Challenge #12: Convert an XML file to Excel

slawo · February 10, 2020, 5:22pm

For this challenge, we’re looking at a book catalog given to us in the form of books.xml (23.3 KB) .

Data Source

It’s an XML file containing entries that look like this:

    <book isbn="439554934" original_pub_year="1997">
        <series entry="1">Harry Potter</series>
        <title original="Harry Potter and the Philosopher's Stone">Harry Potter and the Sorcerer's Stone</title>
        <authors>
            <author>J.K. Rowling</author>
            <author>Mary GrandPré</author>
        </authors>
    </book>

The format is as follows:

We get the isbn and original year of publication as attributes on the book tag
If the book is part of a series we get its name in the series tag. It has an entry attribute telling us where the book belongs in the series.
The title of the book is given in the title tag. There is an optional attribute that holds the original title, in case the book appears as a translation or the title was edited for our edition.
The authors of the book come as a list of entries in the authors tag.

Transformation Target

We need to convert this file into an Excel sheet preserving all information. If there are multiple authors, we put them into a single field, and separate them by a comma.

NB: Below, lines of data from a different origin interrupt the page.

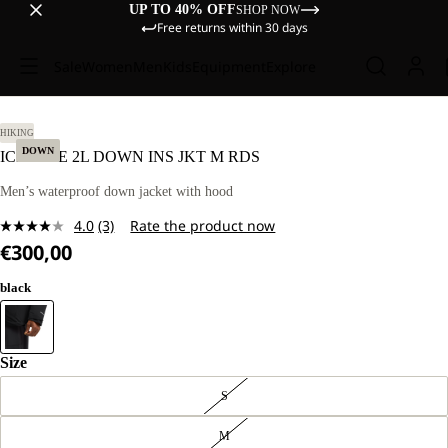
UP TO 40% OFF
SHOP NOW
Free returns within 30 days
Sale
Women
Men
Kids
Equipment
Explore
L.
HIKING
DOWN
ICECAPE 2L DOWN INS JKT M RDS
Men’s waterproof down jacket with hood
4.0
(3)
Rate the product now
Read
€300,00
3
Reviews.
Same
black
page
link.
Size
S
M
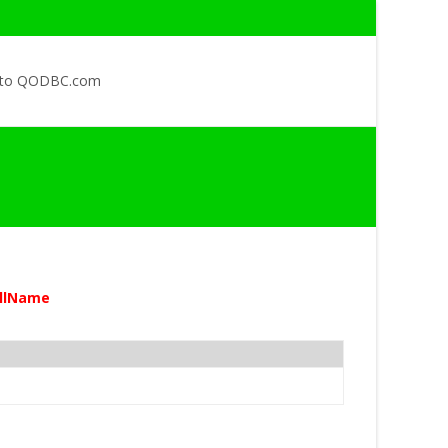
 to QODBC.com
ullName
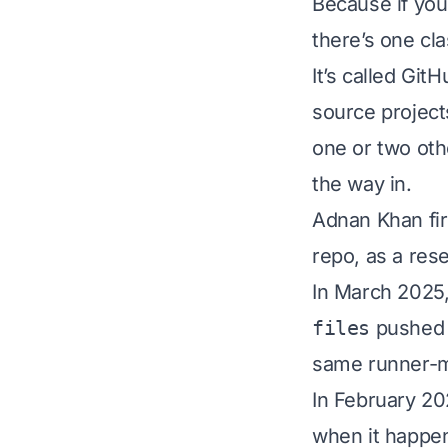
Because if you
there’s one cl
It’s called Git
source projects
one or two oth
the way in.
Adnan Khan fir
repo, as a res
In March 2025,
files
pushed 
same runner-m
In February 20
when it happe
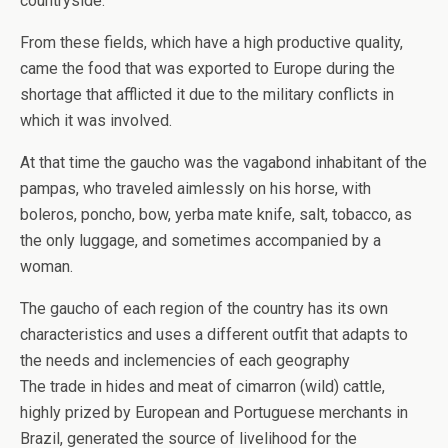
countryside.
From these fields, which have a high productive quality,
came the food that was exported to Europe during the
shortage that afflicted it due to the military conflicts in
which it was involved.
At that time the gaucho was the vagabond inhabitant of the
pampas, who traveled aimlessly on his horse, with
boleros, poncho, bow, yerba mate knife, salt, tobacco, as
the only luggage, and sometimes accompanied by a
woman.
The gaucho of each region of the country has its own
characteristics and uses a different outfit that adapts to
the needs and inclemencies of each geography
The trade in hides and meat of cimarron (wild) cattle,
highly prized by European and Portuguese merchants in
Brazil, generated the source of livelihood for the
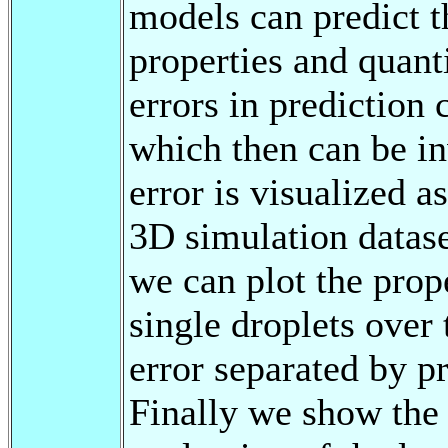
models can predict 
properties and quant
errors in prediction 
which then can be in
error is visualized a
3D simulation datase
we can plot the prope
single droplets over
error separated by pr
Finally we show the 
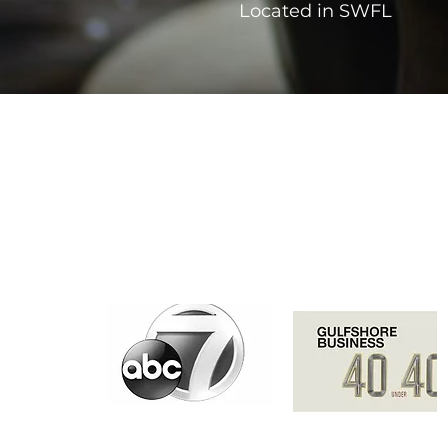
Located in SWFL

The output file should have the following structure:

Grab the books.xml (23.3 KB) source file and create a data flow that produces the required file.

Hint: use the xml.select function to convert the xml to structured data. Note that the :nested_tags and :nested_text options can make it easier to consistently handle author tag multiplicity and optional attributes respectively.

slawo · February 18, 2020, 2:40pm

The solution.dfl (37.1 KB) strategy is:

read the XML file into a string
use xml.select to parse it into a data structure
put each book’s data into a row
write all rows into an Excel file

Screenshot 2020-02-18 at 15.27.07

To read all contents of a file into a single row, we use the Read File step. There’s nothing remarkable about the configuration.

We use the Get Items step to iterate over the contained book tags. To do that, we need to extract the book tags from the xml into a list.
The function xml.select allows us to do just that.

We specify that we’d like authors to always parse into a list, as sometimes there are multiple, and we want a consistent layout. Similarly, the title tag sometimes has attributes, so we always want its content in a separate text node.

Enabling these options gives us consistency in the parsed data structures.

Extracting the data is then a simple matter of accessing the record in the book field, and pulling the data into fields.

We can rely on book[:authors][:author] always being a list, so we can use strings.join to create a comma-separated list of authors.

At this point, we have all book data in individual fields.

The only thing left to do is to write out these fields into an Excel file using the Excel Output step.

Grab the solution.dfl (37.1 KB) file to try it yourself.